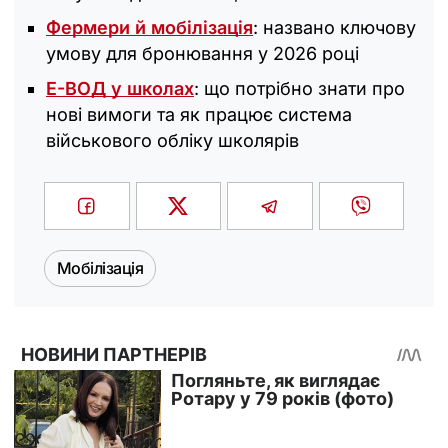
Фермери й мобілізація
: названо ключову
умову для бронювання у 2026 році
Е-ВОД у школах
: що потрібно знати про
нові вимоги та як працює система
військового обліку школярів
Мобілізація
----------------
TASK TO CARRY OUT
An exact copy of every line from the one containing "нові вимоги та як працює система" through the last line of the entries is required; please add nothing.

TASK SOLUTION
нові вимоги та як працює система
військового обліку школярів
Мобілізація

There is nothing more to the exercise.